Güneşli bir sabah...
Baktım, sitenin bütün güzelleri (kediler yani) bahçenin bir köşesinde toplanmış, bir tabağa şaşkın şaşkın bakıyorlar.
Yanlarına gidince anladım ki...
Komşu akşamdan kalan
mis gibi ızgara hamsileri onlara getirmiş.
Ama dişilerin yüzünde
"ıyyy" nidasını andıran bir ifade ver.
Erkek kediler yavaş yavaş
"Olsun ya, yenir bu!" hazırlığındalar.
Güldüm hallerine...
Sonra düşündüm de, normal!
Her köşe başında petshop açılan bir çağın sokak kedileri böyle oluyor.
***
Site bahçesi dedim de...
Pandemi döneminde bir köpecik peyda oldu.
Kapanma dönemlerinde sokakları saran ıssızlıktan içeriye mi kaçtı, bilemiyorum.
Geçmişinin korkulu olaylarla dolu olduğu her hareketinden belli, ürkek bir varlık.
Lakin ne yaptı etti, kedilere kendini kabul ettirdi. (Evet, haklısınız. Bizim gibi onların da fıtratıyla oynuyor gelişmeler!) Tabii sonunda o da
kedilerin mamasına alıştı.
Önüne bir kemik parçası koyulunca zihni dağılıyor, tuhaf hareketler yapıyor.
***
Onlara baktıkça 1980'lerdeki kedimi, Rozi'yi hatırlıyorum.

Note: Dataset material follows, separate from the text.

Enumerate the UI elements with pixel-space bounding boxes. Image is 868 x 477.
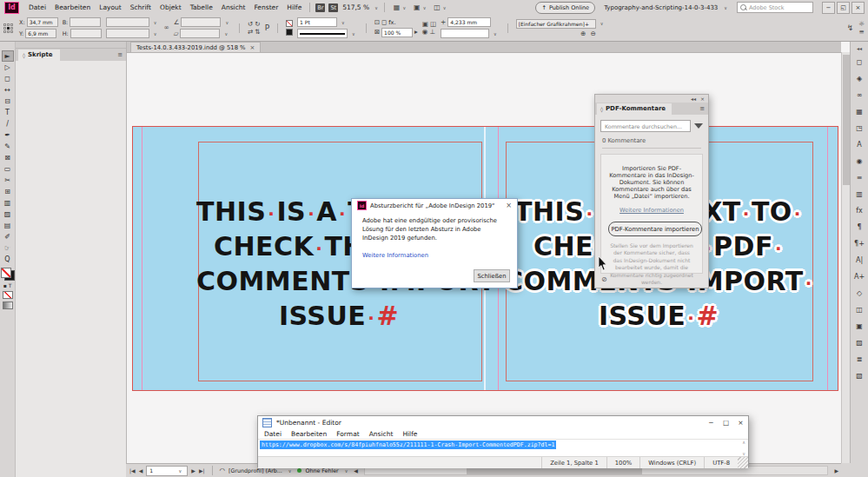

Kıymalı yemeklerin suyuna banılmış ekmeklerden şikâyet ettiğini
hiç görmemiştim.
Mamaymış, petshop'muş, veteriner klinikleriymiş, hiçbiri yoktu ki...
Yazdığım ansiklopedi maddelerinden telif ödeme yapılınca Balık Pazarı'na gider Rozi'me ciğer alırdım, büyük "olay" olurdu.
Hay Allah!
Yine hatıralara daldım, konuyu dağıttım.
***
Şunu söylemek istiyorum.
Hem evlerimizdeki hem de sokaktaki hayvanlarla ilişkilerimizin serencamıyla bizim
kendimizle ilişkimizin zaman içindeki serüveni doğrudan bağlantılı...
Evlerdekiler
"oyuncak", sokaktakiler
"potansiyel tehlike" haline sokulduysa...
Saçmalayan onlar değil.
Biziz...
Bizim
"yeni uygar"(!) hallerimiz.
Şimdi işin içinden çıkamıyoruz...
***
Barınaklarmış...
Şuymuş buymuş...
Bir gün oralardaki insana utanç veren manzaraları da anlatırım.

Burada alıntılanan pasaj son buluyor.